The pope has two big jobs:

  • He’s the bishop of Rome, which means he has supreme, full, immediate, and universal jurisdiction all over the world (although the title says “Rome,” the job encompasses the whole Church).

  • He’s the head of the entire Catholic Church. As head of the Church, the pope directs the faithful around the world both directly and through mandates to the bishops who oversee the administrative territories known as dioceses. He also elevates bishops to the rank of cardinal as he sees fit.

    When the pope teaches a doctrine on faith or morals to the universal Church in his unique office as supreme head, he is held to be infallible, incapable of error. When the pope asserts his official authority in matters of faith and morals to the whole church, Catholics believe the Holy Spirit guards him from error.

How the pope gets his job

The pope becomes pope through an election in the College of Cardinals.
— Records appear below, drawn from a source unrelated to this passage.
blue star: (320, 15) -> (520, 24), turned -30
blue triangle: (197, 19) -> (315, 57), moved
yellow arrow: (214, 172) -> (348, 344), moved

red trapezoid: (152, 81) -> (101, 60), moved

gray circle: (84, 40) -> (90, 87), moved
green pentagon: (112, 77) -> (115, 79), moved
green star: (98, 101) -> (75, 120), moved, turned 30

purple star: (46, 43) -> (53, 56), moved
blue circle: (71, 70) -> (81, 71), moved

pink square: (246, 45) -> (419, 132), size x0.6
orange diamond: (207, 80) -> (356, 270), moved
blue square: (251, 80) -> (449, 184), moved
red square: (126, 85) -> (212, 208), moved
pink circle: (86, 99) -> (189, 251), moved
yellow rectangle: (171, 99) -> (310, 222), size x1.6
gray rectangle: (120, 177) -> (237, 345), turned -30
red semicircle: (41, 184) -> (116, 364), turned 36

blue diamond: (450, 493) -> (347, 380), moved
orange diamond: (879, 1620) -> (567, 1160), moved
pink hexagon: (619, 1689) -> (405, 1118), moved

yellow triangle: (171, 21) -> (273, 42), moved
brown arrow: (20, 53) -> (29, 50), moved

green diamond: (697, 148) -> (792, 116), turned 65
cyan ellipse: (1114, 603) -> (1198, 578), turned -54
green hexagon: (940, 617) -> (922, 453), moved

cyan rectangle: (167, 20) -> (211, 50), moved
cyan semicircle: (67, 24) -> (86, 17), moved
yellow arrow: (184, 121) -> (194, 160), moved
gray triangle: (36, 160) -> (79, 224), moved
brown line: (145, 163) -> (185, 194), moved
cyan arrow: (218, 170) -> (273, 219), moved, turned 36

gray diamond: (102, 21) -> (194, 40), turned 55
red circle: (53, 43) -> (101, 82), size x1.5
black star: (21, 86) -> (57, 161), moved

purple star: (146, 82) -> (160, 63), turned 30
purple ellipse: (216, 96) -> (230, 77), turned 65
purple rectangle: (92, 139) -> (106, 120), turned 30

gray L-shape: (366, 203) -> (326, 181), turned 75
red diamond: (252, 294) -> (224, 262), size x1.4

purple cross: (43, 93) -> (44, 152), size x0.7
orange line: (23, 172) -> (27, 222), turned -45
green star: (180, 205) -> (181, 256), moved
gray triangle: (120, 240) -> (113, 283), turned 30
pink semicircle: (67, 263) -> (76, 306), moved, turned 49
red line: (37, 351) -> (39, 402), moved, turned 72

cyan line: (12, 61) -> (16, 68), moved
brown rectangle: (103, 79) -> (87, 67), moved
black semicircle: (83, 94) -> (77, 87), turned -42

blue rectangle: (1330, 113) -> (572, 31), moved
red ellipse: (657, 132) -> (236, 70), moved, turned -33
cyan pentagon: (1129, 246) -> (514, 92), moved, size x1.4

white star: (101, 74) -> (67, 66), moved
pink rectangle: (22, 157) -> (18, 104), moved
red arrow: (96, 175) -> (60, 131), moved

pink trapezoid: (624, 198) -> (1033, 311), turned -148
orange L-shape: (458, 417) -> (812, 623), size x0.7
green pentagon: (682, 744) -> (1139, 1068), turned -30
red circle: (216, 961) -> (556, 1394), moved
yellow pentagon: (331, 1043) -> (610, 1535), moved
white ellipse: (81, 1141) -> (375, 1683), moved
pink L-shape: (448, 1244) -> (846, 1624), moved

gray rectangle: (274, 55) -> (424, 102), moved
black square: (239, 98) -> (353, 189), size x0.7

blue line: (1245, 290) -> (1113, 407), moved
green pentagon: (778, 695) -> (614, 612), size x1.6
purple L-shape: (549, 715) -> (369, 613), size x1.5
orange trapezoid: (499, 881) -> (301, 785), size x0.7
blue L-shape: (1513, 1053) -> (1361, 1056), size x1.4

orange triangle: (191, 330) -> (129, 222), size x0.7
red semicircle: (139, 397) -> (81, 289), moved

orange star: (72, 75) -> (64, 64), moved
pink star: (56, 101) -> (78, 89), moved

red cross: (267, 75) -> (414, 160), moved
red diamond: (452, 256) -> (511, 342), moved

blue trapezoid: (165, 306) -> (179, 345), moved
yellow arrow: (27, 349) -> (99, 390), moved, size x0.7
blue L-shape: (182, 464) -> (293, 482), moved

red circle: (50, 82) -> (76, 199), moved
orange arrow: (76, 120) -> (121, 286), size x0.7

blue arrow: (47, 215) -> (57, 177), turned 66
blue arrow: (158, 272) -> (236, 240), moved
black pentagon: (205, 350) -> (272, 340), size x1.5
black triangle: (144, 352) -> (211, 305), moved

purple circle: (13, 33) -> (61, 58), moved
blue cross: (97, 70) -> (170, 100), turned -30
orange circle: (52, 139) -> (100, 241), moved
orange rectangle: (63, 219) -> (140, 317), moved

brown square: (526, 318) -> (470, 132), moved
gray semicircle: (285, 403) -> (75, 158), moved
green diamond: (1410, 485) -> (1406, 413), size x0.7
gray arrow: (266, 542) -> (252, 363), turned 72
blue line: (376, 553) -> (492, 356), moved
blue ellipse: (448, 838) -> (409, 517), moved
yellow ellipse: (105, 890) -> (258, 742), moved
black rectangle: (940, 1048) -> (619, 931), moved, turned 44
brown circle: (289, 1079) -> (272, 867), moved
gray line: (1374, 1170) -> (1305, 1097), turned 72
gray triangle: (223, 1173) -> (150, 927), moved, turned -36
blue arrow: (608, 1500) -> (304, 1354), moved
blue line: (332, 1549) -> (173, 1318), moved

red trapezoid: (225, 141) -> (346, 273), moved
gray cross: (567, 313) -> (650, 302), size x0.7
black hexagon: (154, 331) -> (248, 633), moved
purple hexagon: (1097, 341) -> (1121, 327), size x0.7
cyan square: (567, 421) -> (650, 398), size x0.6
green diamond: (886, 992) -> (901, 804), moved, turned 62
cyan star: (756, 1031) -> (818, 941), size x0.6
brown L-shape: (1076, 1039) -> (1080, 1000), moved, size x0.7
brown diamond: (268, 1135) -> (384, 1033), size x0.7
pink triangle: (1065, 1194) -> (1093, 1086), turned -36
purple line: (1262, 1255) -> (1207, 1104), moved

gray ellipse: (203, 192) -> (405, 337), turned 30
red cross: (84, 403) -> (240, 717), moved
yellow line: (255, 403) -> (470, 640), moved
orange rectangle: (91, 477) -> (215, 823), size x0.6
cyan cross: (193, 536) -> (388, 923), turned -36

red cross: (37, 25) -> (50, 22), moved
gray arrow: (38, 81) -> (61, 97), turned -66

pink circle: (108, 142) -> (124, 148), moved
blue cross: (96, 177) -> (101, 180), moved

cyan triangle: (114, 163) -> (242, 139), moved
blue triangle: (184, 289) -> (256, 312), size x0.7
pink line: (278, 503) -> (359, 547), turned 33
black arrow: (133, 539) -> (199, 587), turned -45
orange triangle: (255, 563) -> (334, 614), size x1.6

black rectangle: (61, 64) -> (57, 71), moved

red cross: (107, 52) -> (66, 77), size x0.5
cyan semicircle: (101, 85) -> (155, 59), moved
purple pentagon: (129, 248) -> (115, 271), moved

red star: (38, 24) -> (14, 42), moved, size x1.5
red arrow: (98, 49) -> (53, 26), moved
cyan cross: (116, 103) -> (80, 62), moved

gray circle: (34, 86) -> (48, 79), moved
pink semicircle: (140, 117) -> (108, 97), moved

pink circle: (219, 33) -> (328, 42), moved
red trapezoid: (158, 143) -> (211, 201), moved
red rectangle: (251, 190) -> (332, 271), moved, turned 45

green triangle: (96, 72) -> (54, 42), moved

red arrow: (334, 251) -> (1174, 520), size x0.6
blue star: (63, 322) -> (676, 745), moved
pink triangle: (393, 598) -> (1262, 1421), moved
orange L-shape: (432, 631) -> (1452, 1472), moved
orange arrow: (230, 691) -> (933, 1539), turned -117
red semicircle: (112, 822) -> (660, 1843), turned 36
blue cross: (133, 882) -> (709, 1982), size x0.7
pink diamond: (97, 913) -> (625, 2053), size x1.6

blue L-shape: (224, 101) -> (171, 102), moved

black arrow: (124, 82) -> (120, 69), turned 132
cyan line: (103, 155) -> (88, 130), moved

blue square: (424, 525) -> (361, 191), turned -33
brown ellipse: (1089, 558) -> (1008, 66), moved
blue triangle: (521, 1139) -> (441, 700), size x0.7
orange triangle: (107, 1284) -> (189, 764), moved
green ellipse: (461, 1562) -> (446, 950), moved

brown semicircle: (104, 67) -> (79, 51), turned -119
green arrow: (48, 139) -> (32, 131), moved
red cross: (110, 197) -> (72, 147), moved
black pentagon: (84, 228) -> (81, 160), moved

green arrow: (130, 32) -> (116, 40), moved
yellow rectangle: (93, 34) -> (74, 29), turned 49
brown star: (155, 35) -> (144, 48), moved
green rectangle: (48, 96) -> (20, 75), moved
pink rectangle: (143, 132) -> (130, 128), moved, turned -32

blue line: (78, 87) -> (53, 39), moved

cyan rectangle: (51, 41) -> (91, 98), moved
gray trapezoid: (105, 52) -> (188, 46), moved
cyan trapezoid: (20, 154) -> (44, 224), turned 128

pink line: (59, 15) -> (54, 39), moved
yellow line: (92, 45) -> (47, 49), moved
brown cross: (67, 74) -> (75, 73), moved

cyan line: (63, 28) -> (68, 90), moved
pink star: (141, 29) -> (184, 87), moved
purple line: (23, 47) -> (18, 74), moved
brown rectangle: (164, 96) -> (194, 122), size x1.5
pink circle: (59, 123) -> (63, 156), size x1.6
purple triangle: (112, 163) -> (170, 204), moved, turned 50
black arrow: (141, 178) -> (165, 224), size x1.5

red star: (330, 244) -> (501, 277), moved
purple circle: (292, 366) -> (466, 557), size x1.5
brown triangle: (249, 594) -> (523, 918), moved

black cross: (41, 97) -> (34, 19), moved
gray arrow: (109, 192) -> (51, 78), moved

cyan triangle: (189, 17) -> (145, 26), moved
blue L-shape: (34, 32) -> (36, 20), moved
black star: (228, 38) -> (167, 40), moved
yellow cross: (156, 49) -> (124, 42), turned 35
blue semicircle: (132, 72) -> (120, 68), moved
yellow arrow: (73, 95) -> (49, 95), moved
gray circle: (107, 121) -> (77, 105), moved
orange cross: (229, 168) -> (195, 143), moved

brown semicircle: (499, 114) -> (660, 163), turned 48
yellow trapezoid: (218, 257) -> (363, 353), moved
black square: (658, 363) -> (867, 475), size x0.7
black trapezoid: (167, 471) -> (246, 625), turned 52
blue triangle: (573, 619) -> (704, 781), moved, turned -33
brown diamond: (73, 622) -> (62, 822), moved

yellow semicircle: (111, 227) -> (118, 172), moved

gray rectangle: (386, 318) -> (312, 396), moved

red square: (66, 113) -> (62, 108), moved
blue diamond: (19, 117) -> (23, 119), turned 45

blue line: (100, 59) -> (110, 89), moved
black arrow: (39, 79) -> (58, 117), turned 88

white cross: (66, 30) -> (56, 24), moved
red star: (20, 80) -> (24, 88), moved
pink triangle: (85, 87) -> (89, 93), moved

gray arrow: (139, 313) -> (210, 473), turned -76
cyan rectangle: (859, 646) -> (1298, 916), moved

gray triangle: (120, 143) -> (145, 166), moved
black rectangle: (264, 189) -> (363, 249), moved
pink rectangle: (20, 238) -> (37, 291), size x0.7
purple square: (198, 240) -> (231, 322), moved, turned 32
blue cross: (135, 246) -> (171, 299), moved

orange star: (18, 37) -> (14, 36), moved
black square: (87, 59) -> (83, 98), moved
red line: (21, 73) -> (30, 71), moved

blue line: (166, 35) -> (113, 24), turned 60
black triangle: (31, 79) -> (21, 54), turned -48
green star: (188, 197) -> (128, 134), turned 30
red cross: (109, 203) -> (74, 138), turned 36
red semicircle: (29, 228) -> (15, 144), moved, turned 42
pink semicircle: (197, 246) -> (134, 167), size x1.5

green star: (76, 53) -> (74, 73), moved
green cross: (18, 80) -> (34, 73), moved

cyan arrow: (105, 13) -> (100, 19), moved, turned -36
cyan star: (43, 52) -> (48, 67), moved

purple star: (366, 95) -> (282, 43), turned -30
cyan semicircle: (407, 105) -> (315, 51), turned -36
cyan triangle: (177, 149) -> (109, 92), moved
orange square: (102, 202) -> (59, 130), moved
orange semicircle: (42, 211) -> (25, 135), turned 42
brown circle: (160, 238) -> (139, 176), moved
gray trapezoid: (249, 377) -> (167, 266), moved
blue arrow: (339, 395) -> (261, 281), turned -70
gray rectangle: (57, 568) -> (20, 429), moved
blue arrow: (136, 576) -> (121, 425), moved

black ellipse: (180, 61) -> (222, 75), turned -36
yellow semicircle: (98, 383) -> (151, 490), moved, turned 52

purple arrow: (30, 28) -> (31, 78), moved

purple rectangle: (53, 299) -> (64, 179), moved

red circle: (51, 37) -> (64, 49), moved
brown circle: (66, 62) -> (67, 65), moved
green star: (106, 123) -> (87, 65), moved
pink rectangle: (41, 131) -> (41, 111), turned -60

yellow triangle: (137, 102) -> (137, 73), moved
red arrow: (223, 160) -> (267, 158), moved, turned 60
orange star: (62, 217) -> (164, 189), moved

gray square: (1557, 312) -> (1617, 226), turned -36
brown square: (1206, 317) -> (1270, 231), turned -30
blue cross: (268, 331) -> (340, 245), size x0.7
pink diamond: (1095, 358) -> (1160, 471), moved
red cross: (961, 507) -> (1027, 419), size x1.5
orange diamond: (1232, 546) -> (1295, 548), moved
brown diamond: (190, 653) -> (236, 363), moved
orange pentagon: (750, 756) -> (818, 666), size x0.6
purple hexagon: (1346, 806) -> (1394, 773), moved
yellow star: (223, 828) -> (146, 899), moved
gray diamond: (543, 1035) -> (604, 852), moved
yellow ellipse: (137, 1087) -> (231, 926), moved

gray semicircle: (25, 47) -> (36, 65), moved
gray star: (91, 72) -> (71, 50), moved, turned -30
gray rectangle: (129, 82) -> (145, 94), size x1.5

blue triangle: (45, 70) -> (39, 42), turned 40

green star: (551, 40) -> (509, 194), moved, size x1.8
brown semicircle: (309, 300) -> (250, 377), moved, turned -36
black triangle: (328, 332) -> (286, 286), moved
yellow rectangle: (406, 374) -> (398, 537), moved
Nope, that’s not a university where priests and bishops learn how to become cardinals. The College of Cardinals refers to all the cardinals around the world, just as the College of Bishops is a way of describing all the world’s Catholic bishops.

Cardinals are bishops handpicked by the pope to become cardinals, when their primary function becomes electing a new pope when the old pope dies or resigns. Elevating cardinals is like the U.S. president nominating members of the Supreme Court — a way to ensure that the pope's political views and policies are carried on when he is no longer pope.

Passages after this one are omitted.